Нет, это не был обычный маниакально-депрессивный синдром – грубое практическое изобретение коновалов-психиатров: это были чуткость, нервность, открытость окружающему воздуху, – при самовлюбленности и нагловатости, сменяющихся приступами застенчивости и даже мнительности. Вот, скажем, отношения с теми же девицами. Я пользовался у них успехом и – в случае если объект не был с очевидностью совершеннее меня – шел напролом. Это как правило приводило к скорому успеху, здесь проблем бедняги Сереги Гвоздева у меня не было. Но рано или поздно я стал замечать, что потребляемый мною товар, пусть подчас и ярко упакованный, на поверку оказывался, скажем мягко, не лучшего качества, и этот результат неминуем в любой сфере активности, коли человек идет самым легким и до него неоднократно проторенным путем. А расхожий известный мне с отрочества афоризм, что, мол, ухаживание – дело не барское, при известной пытливости не всегда выдерживал проверку. Напротив, выяснялось, что грубое и неразборчивое потребление лиц дамского пола есть как раз удел шоферов и истопников.

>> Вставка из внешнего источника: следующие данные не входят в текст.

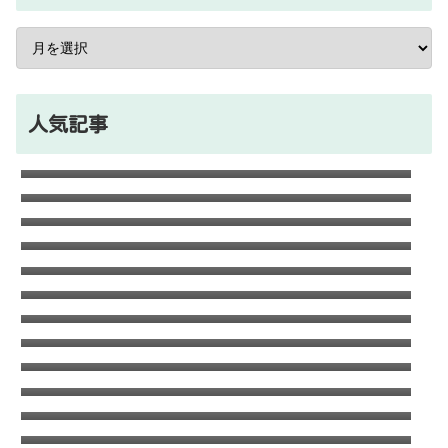
人気記事
石川ケニーは父と兄は野球選手で母親はアメ
リカ人のハーフ！7人大家族！
Lazの彼女や身長に大学・年齢は？イケメン
プロゲーマーの経歴！【ZETA】
竹下パラダイスだーご本名や年齢に身長は？
恋愛対象やイケメンかも調査！
千早茜の恋人や結婚した夫は誰？子供や本名
に高校は？引越は離婚が理由？
可愛い政田夢乃選手に彼氏の存在が気にな
る！本当に不倫をしているのか？家族構成が
末永けいの経歴や学歴(高校大学)は？妻(嫁)
どうなっているのか？を徹底調査！
は末永ゆかりで離婚した？
福田こうへいの結婚相手の嫁(妻)や子供
(娘・息子)など家族構成まとめ！
おだけいの元カノ人気歌手はちゃんみな！過
去の匂わせや動画流出の犯人は？
ドンマイ川端は結婚した嫁がいる？母親・兄
妹・父親に年収や学歴経歴も！
五条院凌のすっぴんや足太い画像がヤバい！
本当は美脚でスタイル良い？
デジポリスは東京だけ？大阪や埼玉・神奈
川・愛知など他の地域にもある？
フジロック2023民間駐車場予約方法！当日受
付や出し入れOKか調査！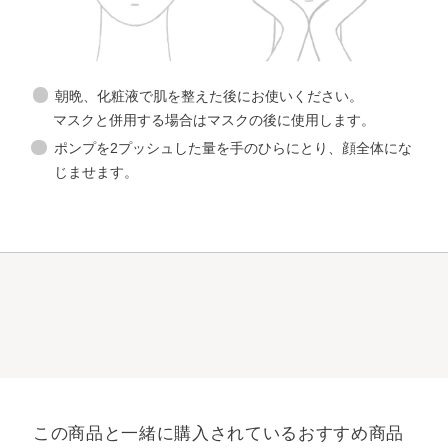
朝晩、化粧液で肌を整えた後にお使いください。
マスクと併用する場合はマスクの後に使用します。
ポンプを2プッシュした量を手のひらにとり、顔全体にな
じませます。
この商品と一緒に購入されているおすすめ商品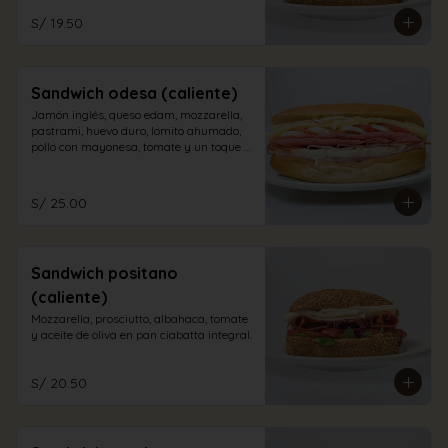
S/ 19.50
Sandwich odesa (caliente)
Jamón inglés, queso edam, mozzarella, 
pastrami, huevo duro, lomito ahumado, 
pollo con mayonesa, tomate y un toque 
de orégano en pan sandwich.
S/ 25.00
Sandwich positano
(caliente)
Mozzarella, prosciutto, albahaca, tomate 
y aceite de oliva en pan ciabatta integral.
S/ 20.50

Но это сейчас гладко выходит на бумаге, а в семнадцать лет разобраться во всех этих нюансах сложно и нет времени, поскольку вперед влечет слепой и неослабевающий инстинкт завоевания с клинком наперевес. Это уж потом я узнал, что либидо, учил дедушка Фрейд, должно сублимироваться и претворяться в творческий акт, что за каждую ночь с женщиной, юноша, мы теряем том и что чрезмерный
Шопенгауэр призывал вообще отказываться от этого дела, как убавляющего мужской ум. Какой там…
В дореволюционные времена студенты ходили в казенные публичные дома.
Или, если повезет, соблазняли родительских горничных. Или
тараканили – словцо из семейного лексикона братьев Чеховых – крестьянских девок, пребывая на каникулах в деревне. Большевики отменили стыд и платную любовь, пассия Ленина, воспитанная на идее фаланстера, выдвинула теорию стакана воды, и на смену уличным солдаткам любви пришли комсомолки, и так продолжалось ни шатко ни валко вплоть до того, как российский практический социализм закачался и рухнул. Тут опять возобладал марксистский закон товар – деньги – товар, но блаженная юность моего поколения пришлась, слава богу, на другие времена: бескорыстных доброволок любви было пруд пруди.